Your task is to reproduce, verbatim and without pictures, the lines from the opening of the listing through the line containing "v ktorej majú".

* [Supplied data]:
*** Begin section ***

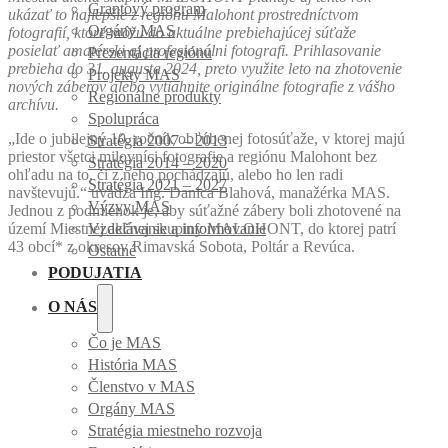
Grantový program
ukázať to najlepšie z regiónu Malohont prostredníctvom
Orgány MAS
fotografií, ktoré môžu do aktuálne prebiehajúcej súťaže
posielať amatérski aj profesionálni fotografi. Prihlasovanie
Prezentácia regiónu
prebieha do 31. augusta 2024, preto využite leto na zhotovenie
Projekty MAS
nových záberov alebo vytiahnite originálne fotografie z vášho
Regionálne produkty
archívu.
Spolupráca
„Ide o jubilejný 10. ročník obľúbenej fotosúťaže, v ktorej majú
Stratégia 2007 – 2013
priestor všetci milovníci fotografie a regiónu Malohont bez
Stratégia 2014 – 2020
ohľadu na to, či z neho pochádzajú, alebo ho len radi
Stratégia 2021 – 2027
navštevujú.“ uvádza Ing. Danica Blahová, manažérka MAS.
Výzvy MAS
Jednou z podmienok je, aby súťažné zábery boli zhotovené na
území Miestnej akčnej skupiny MALOHONT, do ktorej patrí
Vzdelávanie a informovanie
43 obcí* z okresov Rimavská Sobota, Poltár a Revúca.
Ostatné
PODUJATIA
O NÁS
Čo je MAS
História MAS
Členstvo v MAS
Orgány MAS
Stratégia miestneho rozvoja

*** End section ***

* [Solution for this problem]:
Grantový program
ukázať to najlepšie z regiónu Malohont prostredníctvom
Orgány MAS
fotografií, ktoré môžu do aktuálne prebiehajúcej súťaže
posielať amatérski aj profesionálni fotografi. Prihlasovanie
Prezentácia regiónu
prebieha do 31. augusta 2024, preto využite leto na zhotovenie
Projekty MAS
nových záberov alebo vytiahnite originálne fotografie z vášho
Regionálne produkty
archívu.
Spolupráca
„Ide o jubilejný 10. ročník obľúbenej fotosúťaže, v ktorej majú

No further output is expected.